Work instructions> Your task is to copy every line of the entries that contains "گزارش".

Supplied entries>
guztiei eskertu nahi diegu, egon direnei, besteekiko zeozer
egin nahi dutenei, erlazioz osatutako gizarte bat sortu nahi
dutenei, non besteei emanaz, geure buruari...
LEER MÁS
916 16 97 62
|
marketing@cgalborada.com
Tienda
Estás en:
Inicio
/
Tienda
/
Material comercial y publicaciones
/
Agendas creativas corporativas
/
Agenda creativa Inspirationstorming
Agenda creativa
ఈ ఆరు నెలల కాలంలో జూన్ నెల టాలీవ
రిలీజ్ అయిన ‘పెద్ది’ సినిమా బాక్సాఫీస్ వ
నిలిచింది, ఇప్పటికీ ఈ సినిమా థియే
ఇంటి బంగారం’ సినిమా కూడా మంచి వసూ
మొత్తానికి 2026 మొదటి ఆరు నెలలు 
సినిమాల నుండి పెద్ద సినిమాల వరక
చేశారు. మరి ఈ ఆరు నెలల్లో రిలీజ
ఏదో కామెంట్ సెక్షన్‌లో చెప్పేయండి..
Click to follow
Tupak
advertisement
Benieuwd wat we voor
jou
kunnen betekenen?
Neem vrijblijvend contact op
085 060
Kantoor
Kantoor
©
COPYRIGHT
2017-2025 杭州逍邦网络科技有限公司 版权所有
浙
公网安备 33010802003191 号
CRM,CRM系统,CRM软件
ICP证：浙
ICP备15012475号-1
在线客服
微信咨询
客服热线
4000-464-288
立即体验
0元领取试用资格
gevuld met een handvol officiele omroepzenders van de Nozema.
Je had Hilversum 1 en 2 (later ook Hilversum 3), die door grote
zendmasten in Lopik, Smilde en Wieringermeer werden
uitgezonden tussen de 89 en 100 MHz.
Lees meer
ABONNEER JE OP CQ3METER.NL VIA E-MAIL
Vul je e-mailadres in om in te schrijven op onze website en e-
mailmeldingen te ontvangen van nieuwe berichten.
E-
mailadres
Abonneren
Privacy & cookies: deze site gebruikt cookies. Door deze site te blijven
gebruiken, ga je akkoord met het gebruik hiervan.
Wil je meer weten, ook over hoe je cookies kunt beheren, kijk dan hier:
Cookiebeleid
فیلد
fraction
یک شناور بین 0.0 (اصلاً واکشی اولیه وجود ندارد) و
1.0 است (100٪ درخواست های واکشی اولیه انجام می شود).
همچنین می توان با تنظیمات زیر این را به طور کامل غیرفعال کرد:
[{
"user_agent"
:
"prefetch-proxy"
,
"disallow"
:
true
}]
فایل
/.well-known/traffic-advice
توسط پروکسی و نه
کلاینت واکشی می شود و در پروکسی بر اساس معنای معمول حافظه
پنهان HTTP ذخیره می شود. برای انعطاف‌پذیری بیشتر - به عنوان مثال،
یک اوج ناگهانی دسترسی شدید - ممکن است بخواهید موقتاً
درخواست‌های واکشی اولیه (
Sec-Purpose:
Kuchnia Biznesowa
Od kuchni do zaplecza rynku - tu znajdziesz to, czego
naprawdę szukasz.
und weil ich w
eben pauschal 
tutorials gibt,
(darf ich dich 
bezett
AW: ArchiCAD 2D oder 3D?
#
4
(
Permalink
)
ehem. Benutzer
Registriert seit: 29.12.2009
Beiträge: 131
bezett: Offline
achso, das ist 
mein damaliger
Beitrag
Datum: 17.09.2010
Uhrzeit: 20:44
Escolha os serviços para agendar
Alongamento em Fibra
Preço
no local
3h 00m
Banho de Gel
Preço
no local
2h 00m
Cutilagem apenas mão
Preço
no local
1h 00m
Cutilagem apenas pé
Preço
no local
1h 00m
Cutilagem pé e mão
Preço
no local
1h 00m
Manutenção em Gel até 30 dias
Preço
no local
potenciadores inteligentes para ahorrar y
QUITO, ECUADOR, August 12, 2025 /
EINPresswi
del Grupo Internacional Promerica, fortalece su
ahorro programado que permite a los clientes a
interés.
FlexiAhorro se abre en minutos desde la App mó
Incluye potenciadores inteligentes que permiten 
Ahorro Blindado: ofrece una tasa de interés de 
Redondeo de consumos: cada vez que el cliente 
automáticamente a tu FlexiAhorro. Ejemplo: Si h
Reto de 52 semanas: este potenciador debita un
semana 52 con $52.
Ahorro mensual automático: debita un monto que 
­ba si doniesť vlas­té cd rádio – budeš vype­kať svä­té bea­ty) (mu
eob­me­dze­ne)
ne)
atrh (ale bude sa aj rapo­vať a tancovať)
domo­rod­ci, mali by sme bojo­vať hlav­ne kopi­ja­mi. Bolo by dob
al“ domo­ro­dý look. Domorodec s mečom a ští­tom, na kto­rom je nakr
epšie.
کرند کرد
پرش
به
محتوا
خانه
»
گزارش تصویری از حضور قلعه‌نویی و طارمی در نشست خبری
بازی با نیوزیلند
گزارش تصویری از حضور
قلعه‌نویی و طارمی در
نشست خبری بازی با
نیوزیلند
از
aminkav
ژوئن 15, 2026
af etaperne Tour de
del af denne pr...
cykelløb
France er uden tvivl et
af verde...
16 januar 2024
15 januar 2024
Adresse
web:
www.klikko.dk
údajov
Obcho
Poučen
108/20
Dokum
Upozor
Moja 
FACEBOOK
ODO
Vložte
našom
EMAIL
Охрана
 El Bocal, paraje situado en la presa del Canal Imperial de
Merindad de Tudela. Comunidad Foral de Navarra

Answer to this exercise>
گزارش تصویری از حضور قلعه‌نویی و طارمی در نشست خبری
گزارش تصویری از حضور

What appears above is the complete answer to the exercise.